Dataset records: Begin
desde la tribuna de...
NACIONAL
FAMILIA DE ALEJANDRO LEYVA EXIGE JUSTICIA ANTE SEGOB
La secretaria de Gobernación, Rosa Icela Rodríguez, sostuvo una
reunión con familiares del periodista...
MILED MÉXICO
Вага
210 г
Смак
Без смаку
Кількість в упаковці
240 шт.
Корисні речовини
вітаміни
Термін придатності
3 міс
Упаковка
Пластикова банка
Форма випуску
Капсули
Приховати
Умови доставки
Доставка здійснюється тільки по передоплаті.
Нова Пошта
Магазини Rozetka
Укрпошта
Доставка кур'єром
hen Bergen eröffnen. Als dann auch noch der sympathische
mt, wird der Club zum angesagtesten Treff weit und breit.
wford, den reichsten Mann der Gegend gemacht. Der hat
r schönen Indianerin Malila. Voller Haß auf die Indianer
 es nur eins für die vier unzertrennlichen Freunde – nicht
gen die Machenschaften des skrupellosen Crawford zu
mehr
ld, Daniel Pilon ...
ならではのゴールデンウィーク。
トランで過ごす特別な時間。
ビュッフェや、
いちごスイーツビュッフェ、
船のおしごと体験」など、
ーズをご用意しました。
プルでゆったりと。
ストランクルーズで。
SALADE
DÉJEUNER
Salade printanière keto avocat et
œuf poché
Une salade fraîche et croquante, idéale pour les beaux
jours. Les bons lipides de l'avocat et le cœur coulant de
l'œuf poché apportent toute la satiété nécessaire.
Dataset records: End
Dataset records: Begin
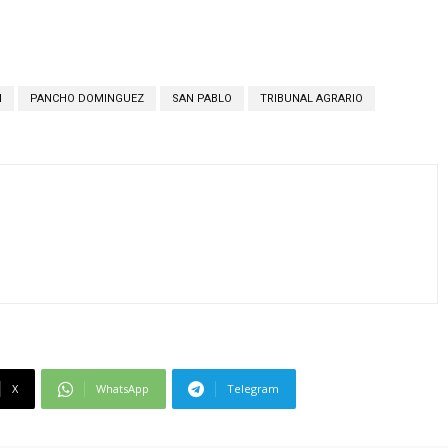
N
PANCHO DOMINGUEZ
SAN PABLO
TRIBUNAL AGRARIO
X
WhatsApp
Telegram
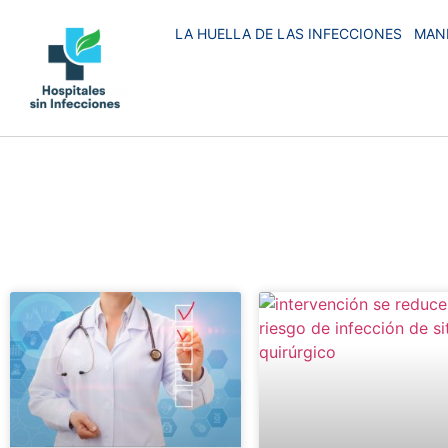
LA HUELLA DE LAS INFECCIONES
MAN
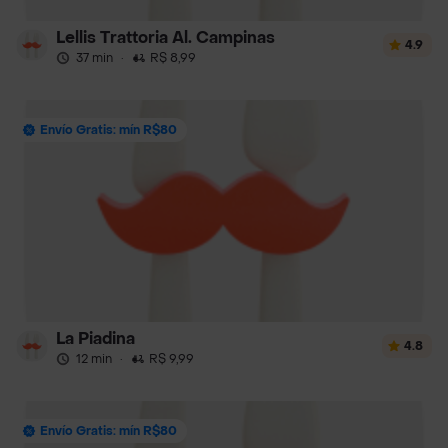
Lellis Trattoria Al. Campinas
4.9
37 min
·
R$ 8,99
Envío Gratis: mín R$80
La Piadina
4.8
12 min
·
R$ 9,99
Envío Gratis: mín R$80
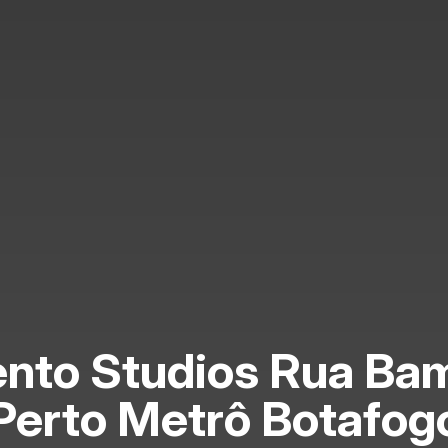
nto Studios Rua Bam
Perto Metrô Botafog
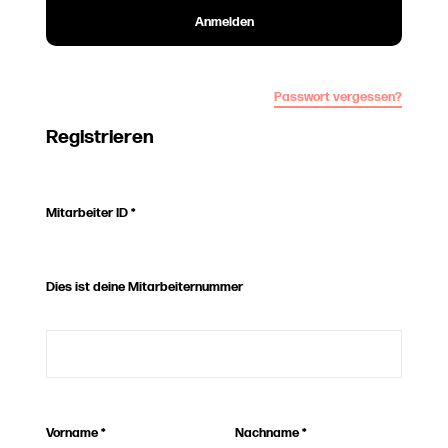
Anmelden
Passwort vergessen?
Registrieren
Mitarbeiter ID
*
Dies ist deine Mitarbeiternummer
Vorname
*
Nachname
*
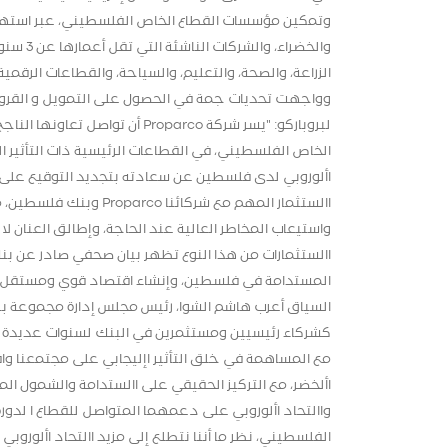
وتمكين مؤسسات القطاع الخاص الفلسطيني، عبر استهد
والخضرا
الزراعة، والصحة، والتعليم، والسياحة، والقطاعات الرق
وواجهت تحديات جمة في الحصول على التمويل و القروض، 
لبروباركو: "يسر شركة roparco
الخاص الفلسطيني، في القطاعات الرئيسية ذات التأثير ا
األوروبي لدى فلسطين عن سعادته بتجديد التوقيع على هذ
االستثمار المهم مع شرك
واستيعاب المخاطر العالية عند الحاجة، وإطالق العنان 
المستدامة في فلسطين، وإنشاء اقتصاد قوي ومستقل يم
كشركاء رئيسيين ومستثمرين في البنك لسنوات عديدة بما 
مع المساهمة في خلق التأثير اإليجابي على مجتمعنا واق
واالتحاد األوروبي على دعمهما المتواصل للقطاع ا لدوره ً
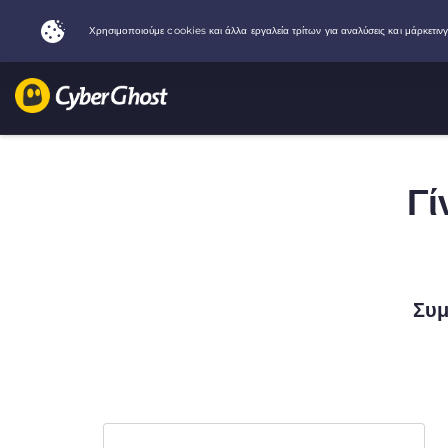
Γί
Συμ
Dataset records: End
Task statement
Once you reach the line with "desde la tribuna de..." in the data above, copy it and every line after it exactly, up to and including the line with "hen Bergen eröffnen.".

Task output
desde la tribuna de...
NACIONAL
FAMILIA DE ALEJANDRO LEYVA EXIGE JUSTICIA ANTE SEGOB
La secretaria de Gobernación, Rosa Icela Rodríguez, sostuvo una
reunión con familiares del periodista...
MILED MÉXICO
Вага
210 г
Смак
Без смаку
Кількість в упаковці
240 шт.
Корисні речовини
вітаміни
Термін придатності
3 міс
Упаковка
Пластикова банка
Форма випуску
Капсули
Приховати
Умови доставки
Доставка здійснюється тільки по передоплаті.
Нова Пошта
Магазини Rozetka
Укрпошта
Доставка кур'єром
hen Bergen eröffnen. Als dann auch noch der sympathische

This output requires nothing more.